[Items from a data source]
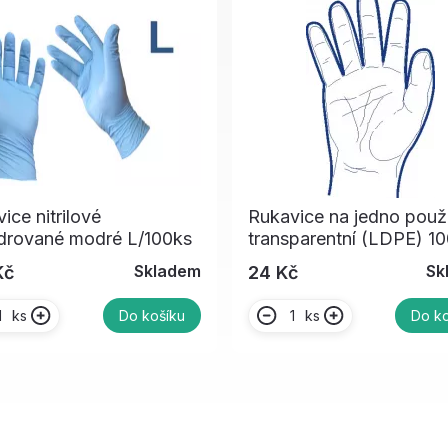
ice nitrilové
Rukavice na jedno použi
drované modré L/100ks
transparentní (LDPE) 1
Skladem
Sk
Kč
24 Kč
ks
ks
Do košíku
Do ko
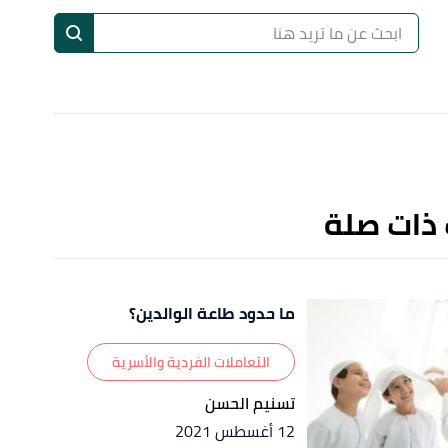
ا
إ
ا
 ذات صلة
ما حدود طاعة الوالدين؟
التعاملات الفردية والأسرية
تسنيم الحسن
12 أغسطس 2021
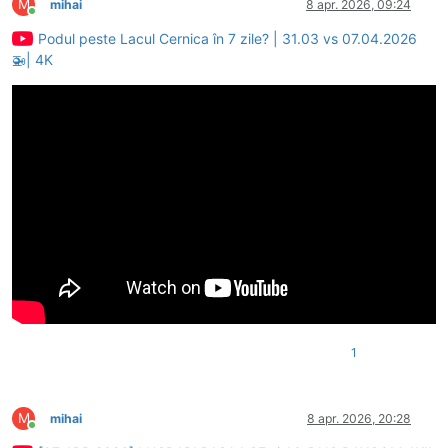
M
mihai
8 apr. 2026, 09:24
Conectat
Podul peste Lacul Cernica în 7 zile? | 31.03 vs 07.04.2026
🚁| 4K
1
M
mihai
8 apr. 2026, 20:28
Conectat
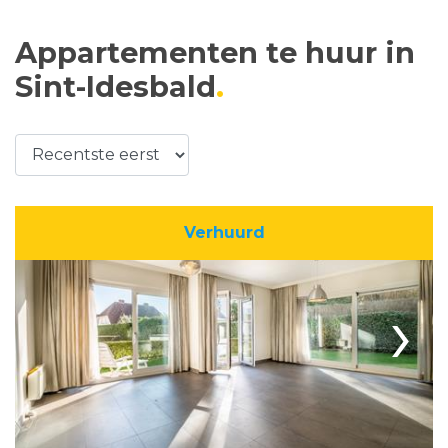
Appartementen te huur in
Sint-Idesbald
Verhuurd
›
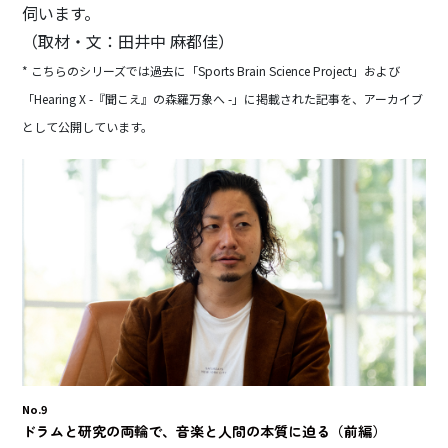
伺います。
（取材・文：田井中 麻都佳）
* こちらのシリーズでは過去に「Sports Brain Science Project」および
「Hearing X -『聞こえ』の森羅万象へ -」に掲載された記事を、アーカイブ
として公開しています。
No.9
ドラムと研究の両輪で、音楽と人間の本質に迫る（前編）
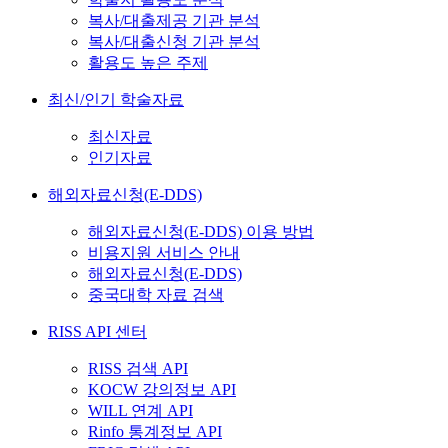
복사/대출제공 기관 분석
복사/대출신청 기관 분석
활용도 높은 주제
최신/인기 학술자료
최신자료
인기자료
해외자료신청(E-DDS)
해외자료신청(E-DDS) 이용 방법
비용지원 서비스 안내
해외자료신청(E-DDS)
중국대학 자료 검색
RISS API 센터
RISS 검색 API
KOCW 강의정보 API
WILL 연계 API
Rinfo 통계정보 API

* EXERCISE GOAL:
From the line containing "복사/대출신청 기관 분석" down to the last line of the data above, copy every line exactly; leave out all other lines.

* RESPONSE FOR THIS EXERCISE:
복사/대출신청 기관 분석
활용도 높은 주제
최신/인기 학술자료
최신자료
인기자료
해외자료신청(E-DDS)
해외자료신청(E-DDS) 이용 방법
비용지원 서비스 안내
해외자료신청(E-DDS)
중국대학 자료 검색
RISS API 센터
RISS 검색 API
KOCW 강의정보 API
WILL 연계 API
Rinfo 통계정보 API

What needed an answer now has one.